Ma il tempo dei ricordi è finito, adesso comincia il lavoro Fellini: lo vediamo in ufficio con la sua troupe (si fa per dire: facciamo finta che sia una troupe vera), intento a raccogliere documenti prima di partire in cerca dei clowns e del loro mondo. C’è Alvaro Vitali, che è il fonico ed è accompagnato dalla mamma, che fa la sarta. La mamma (Lina Alberti) è un donnone enorme, Alvaro Vitali è piccolino: la classica coppia da vignetta comica cara a Fellini. C’è Gasparino l’attrezzista e macchinista che parla solo in romanesco; c’è l’operatore inglese Roy (un anticipo di Mr. Bean, ma molto più quieto); e c’è la segretaria e dattilografa Maya, bella e bionda, volonterosa e imbranata – ma sempre in minigonna e stivaloni.
2 commenti:
Nonostante avessi letto questi tuoi post su "I clowns", caro Giuliano, ben scritti & descritti, la visione del film non è riuscita ad appassionarmi. In particolare, ho trovato molto noiose le interviste ai veri clowns, ormai invecchiati. La cosa che più mi ha interessato, tuttavia, è l'anticipazione di certe immagini che vedremo in "Amarcord". Però "I clowns" è un film che ho visto una volta sola... sicuramente merita un'altra chance. :)
Nelle preferenze personali c'è sempre molto di irrazionale. Di solito cerco di non essere esplicito (ci provo ma non ci riesco mai!), ho anche portato qui dei film che mi piacevano poco ma che mi hanno fatto pensare.

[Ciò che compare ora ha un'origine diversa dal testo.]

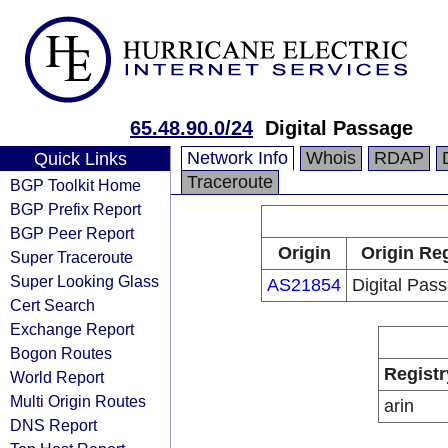
65.48.90.0/24
Digital Passage
Network Info
Whois
RDAP
Quick Links
Traceroute
BGP Toolkit Home
BGP Prefix Report
BGP Peer Report
Origin
Origin Reg
Super Traceroute
Super Looking Glass
AS21854
Digital Pass
Cert Search
Exchange Report
Bogon Routes
Registr
World Report
Multi Origin Routes
arin
DNS Report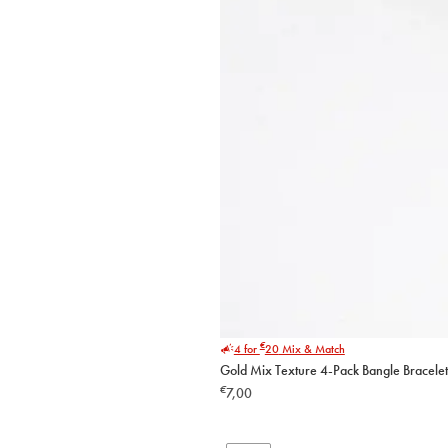
€
4 for
20
Mix & Match
Gold Mix Texture 4-Pack Bangle Bracelet
€
7,00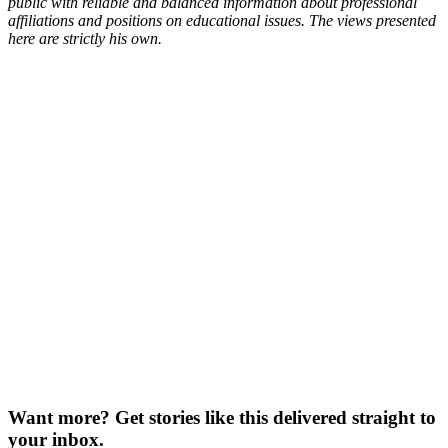
public with reliable and balanced information about professional
affiliations and positions on educational issues. The views presented
here are strictly his own.
Want more?
Get stories like this delivered straight to
your inbox.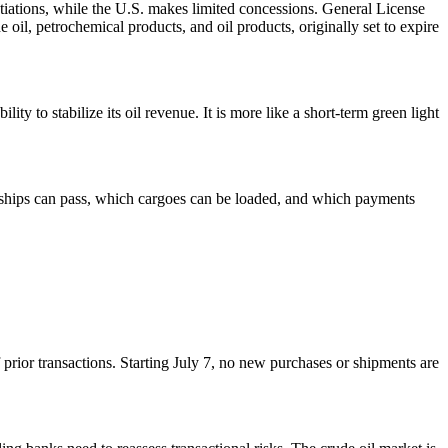
tiations, while the U.S. makes limited concessions. General License
 oil, petrochemical products, and oil products, originally set to expire
ty to stabilize its oil revenue. It is more like a short-term green light
ich ships can pass, which cargoes can be loaded, and which payments
prior transactions. Starting July 7, no new purchases or shipments are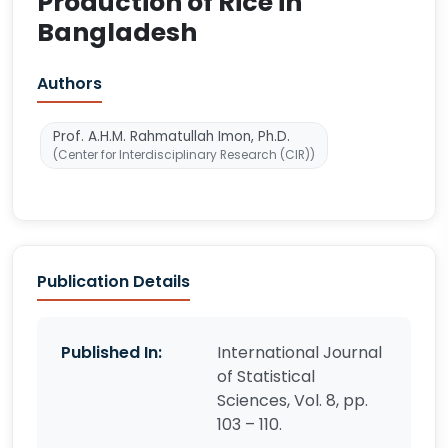
Production of Rice in
Bangladesh
Authors
Prof. A.H.M. Rahmatullah Imon, Ph.D.
(Center for Interdisciplinary Research (CIR))
Publication Details
Published In:
International Journal
of Statistical
Sciences, Vol. 8, pp.
103 – 110.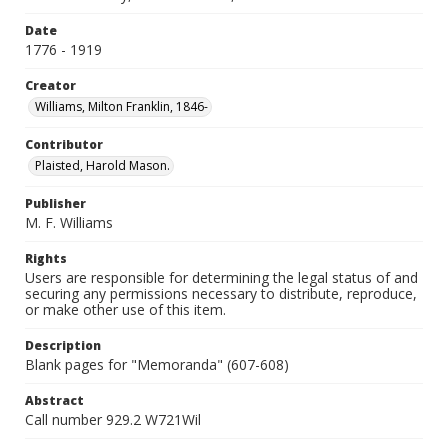
Date
1776 - 1919
Creator
Williams, Milton Franklin, 1846-
Contributor
Plaisted, Harold Mason.
Publisher
M. F. Williams
Rights
Users are responsible for determining the legal status of and
securing any permissions necessary to distribute, reproduce,
or make other use of this item.
Description
Blank pages for "Memoranda" (607-608)
Abstract
Call number 929.2 W721Wil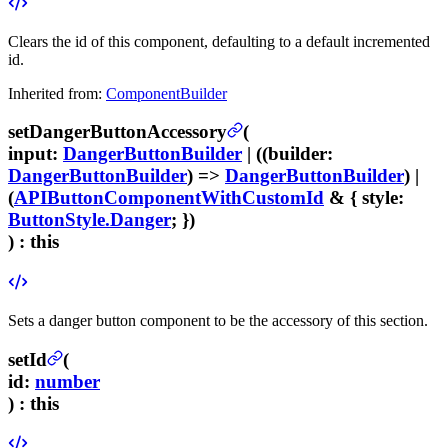
Clears the id of this component, defaulting to a default incremented
id.
Inherited from:
ComponentBuilder
setDangerButtonAccessory
(
input
:
DangerButtonBuilder
| ((
builder
:
DangerButtonBuilder
) =>
DangerButtonBuilder
) |
(
APIButtonComponentWithCustomId
& {
style
:
ButtonStyle.Danger
; })
) :
this
Sets a danger button component to be the accessory of this section.
setId
(
id
:
number
) :
this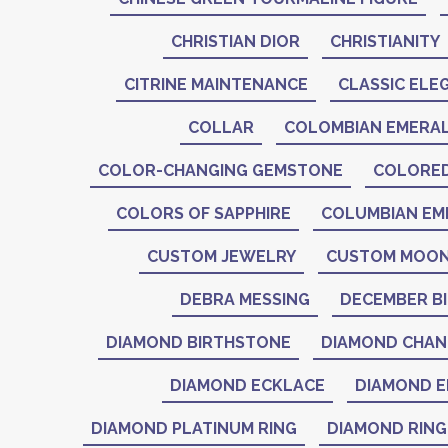
CHRISTIAN DIOR
CHRISTIANITY
CITRINE MAINTENANCE
CLASSIC ELE
COLLAR
COLOMBIAN EMERA
COLOR-CHANGING GEMSTONE
COLORE
COLORS OF SAPPHIRE
COLUMBIAN EM
CUSTOM JEWELRY
CUSTOM MOON
DEBRA MESSING
DECEMBER B
DIAMOND BIRTHSTONE
DIAMOND CHAN
DIAMOND ECKLACE
DIAMOND E
DIAMOND PLATINUM RING
DIAMOND RING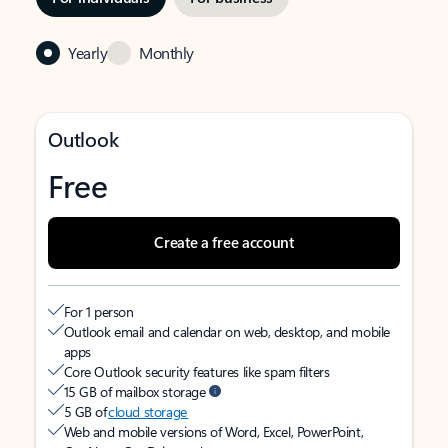
Yearly
Monthly
Outlook
Free
Create a free account
For 1 person
Outlook email and calendar on web, desktop, and mobile
apps
Core Outlook security features like spam filters
15 GB of mailbox storage
5 GB of
cloud storage
Web and mobile versions of Word, Excel, PowerPoint,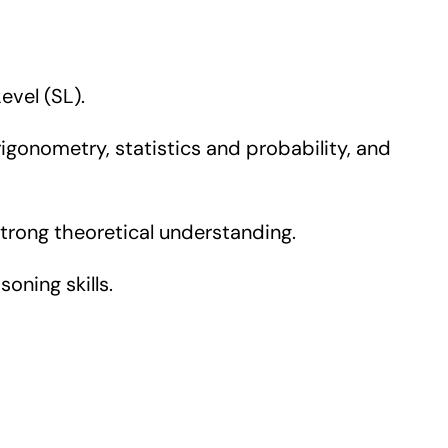
evel (SL).
onometry, statistics and probability, and
rong theoretical understanding.
oning skills.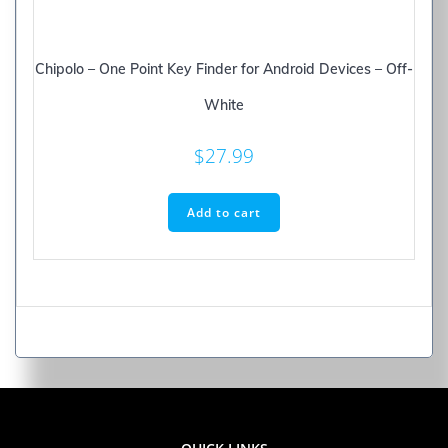
Chipolo – One Point Key Finder for Android Devices – Off-
White
$
27.99
Add to cart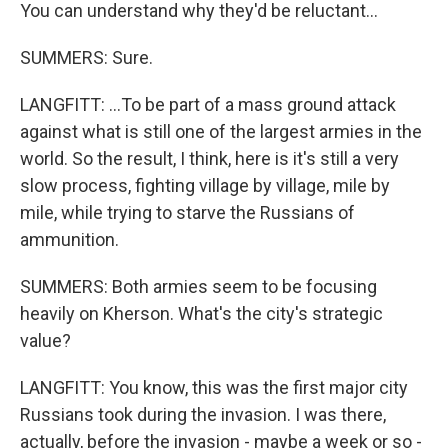
You can understand why they'd be reluctant...
SUMMERS: Sure.
LANGFITT: ...To be part of a mass ground attack
against what is still one of the largest armies in the
world. So the result, I think, here is it's still a very
slow process, fighting village by village, mile by
mile, while trying to starve the Russians of
ammunition.
SUMMERS: Both armies seem to be focusing
heavily on Kherson. What's the city's strategic
value?
LANGFITT: You know, this was the first major city
Russians took during the invasion. I was there,
actually, before the invasion - maybe a week or so -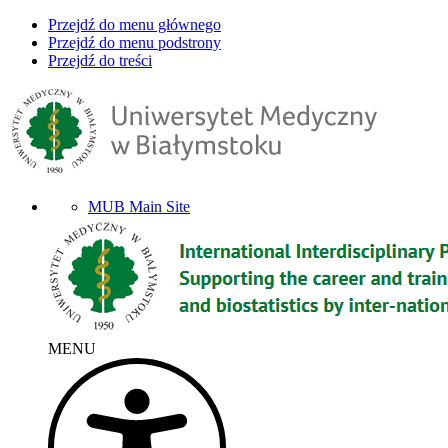
Przejdź do menu głównego
Przejdź do menu podstrony
Przejdź do treści
MUB Main Site
MENU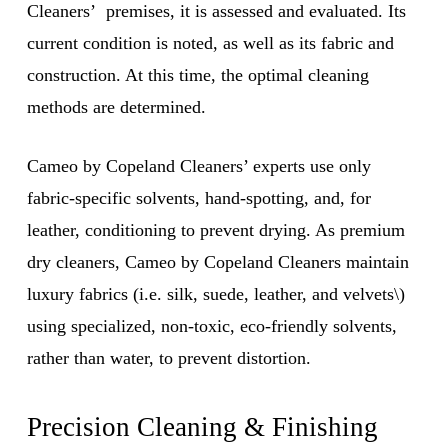
Cleaners’ premises, it is assessed and evaluated. Its
current condition is noted, as well as its fabric and
construction. At this time, the optimal cleaning
methods are determined.
Cameo by Copeland Cleaners’ experts use only
fabric-specific solvents, hand-spotting, and, for
leather, conditioning to prevent drying. As premium
dry cleaners, Cameo by Copeland Cleaners maintain
luxury fabrics (i.e. silk, suede, leather, and velvets\)
using specialized, non-toxic, eco-friendly solvents,
rather than water, to prevent distortion.
Precision Cleaning & Finishing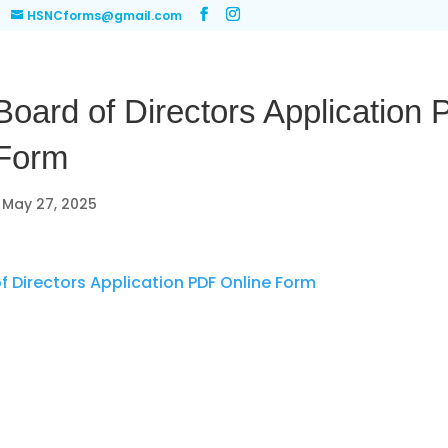
HSNCforms@gmail.com
ard of Directors Application
 Form
|
May 27, 2025
 Directors Application PDF Online Form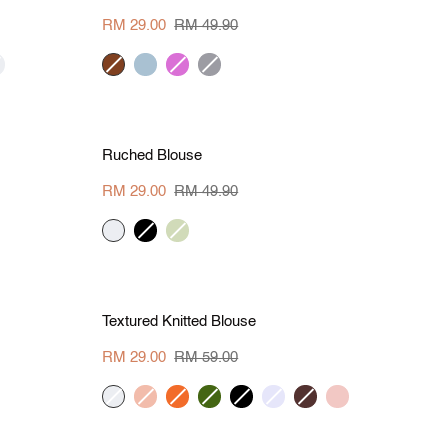
Polo
Tee
RM 29.00
RM 49.90
eam
brown
grey
orchid
hue
blue
grey
L
S
M
L
XL
Save RM 20.90
Ruched
Ruched Blouse
Blouse
RM 29.00
RM 49.90
cream
black
apple
green
L
S
M
L
XL
Save RM 30
Textured
Textured Knitted Blouse
Knitted
Blouse
RM 29.00
RM 59.00
cream
peach
tangerine
khaki
black
lavender
wine
blush
red
green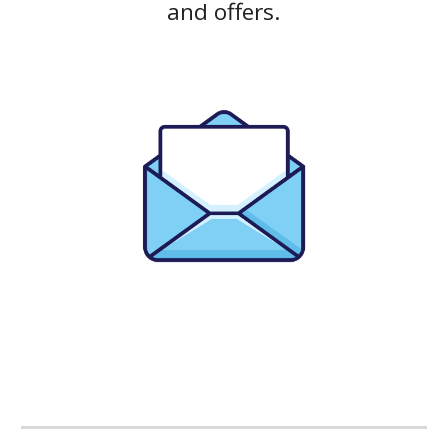
and offers.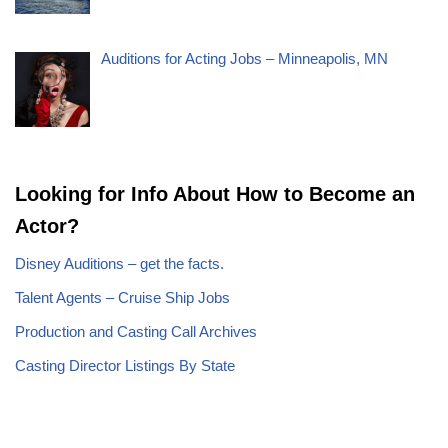
Auditions for Acting Jobs – Minneapolis, MN
Looking for Info About How to Become an
Actor?
Disney Auditions – get the facts.
Talent Agents – Cruise Ship Jobs
Production and Casting Call Archives
Casting Director Listings By State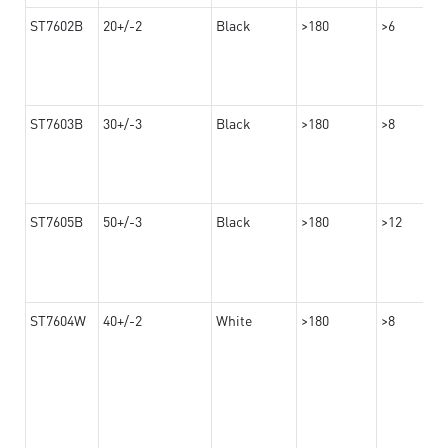
ST7602B
20+/-2
Black
>180
>6
ST7603B
30+/-3
Black
>180
>8
ST7605B
50+/-3
Black
>180
>12
ST7604W
40+/-2
White
>180
>8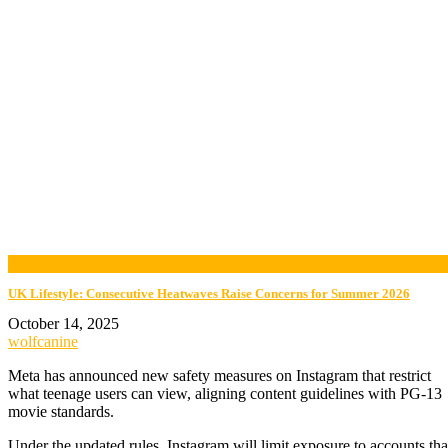
now playing
UK Lifestyle: Consecutive Heatwaves Raise Concerns for Summer 2026
October 14, 2025
wolfcanine
Meta has announced new safety measures on Instagram that restrict
what teenage users can view, aligning content guidelines with PG-13
movie standards.
Under the updated rules, Instagram will limit exposure to accounts tha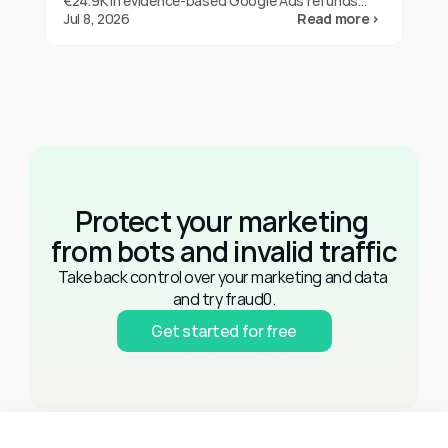
€24.9K in evidence-based Google Ads refunds
with fraud0 in three months. One brand's result,
Jul 8, 2026
Read more ›
not a guarantee.
Protect your marketing 
from bots and invalid traffic
Take back control over your marketing and data 
and try fraud0.
Get started for free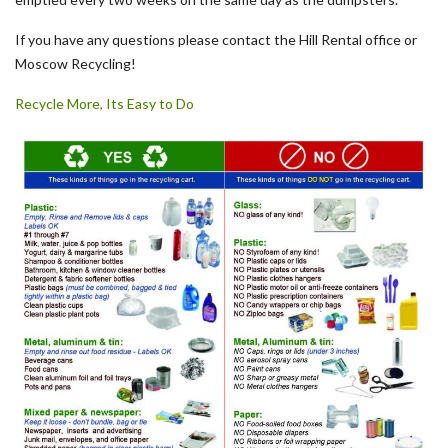
If you have any questions please contact the Hill Rental office or
Moscow Recycling!
Recycle More, Its Easy to Do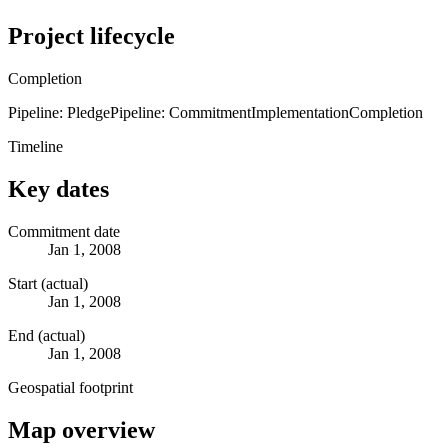
Project lifecycle
Completion
Pipeline: Pledge
Pipeline: Commitment
Implementation
Completion
Timeline
Key dates
Commitment date
Jan 1, 2008
Start (actual)
Jan 1, 2008
End (actual)
Jan 1, 2008
Geospatial footprint
Map overview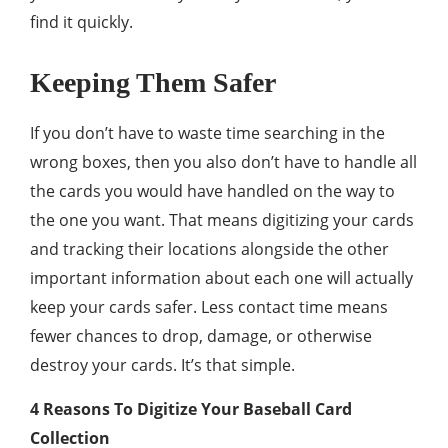
find it quickly.
Keeping Them Safer
If you don’t have to waste time searching in the
wrong boxes, then you also don’t have to handle all
the cards you would have handled on the way to
the one you want. That means digitizing your cards
and tracking their locations alongside the other
important information about each one will actually
keep your cards safer. Less contact time means
fewer chances to drop, damage, or otherwise
destroy your cards. It’s that simple.
4 Reasons To Digitize Your Baseball Card
Collection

Sui Clowns faccio un'eccezione, specialmente per Fumagalli, alla fine, che mi commuove sempre. Ma sui film di Fellini ho cambiato opinione, da quando li vedevo appena usciti. Per esempio, non avevo mai sopportato "Roma" e invece adesso lo vedo e lo rivedo volentieri: e non so nemmeno io perché.
Ma il punto è proprio quello che hai toccato tu: questi clown sono vecchi, forse il circo è davvero morto. Lo dice anche Tristan Rémy nel film, se ben ricordi (ne parlo in uno dei prossimi post).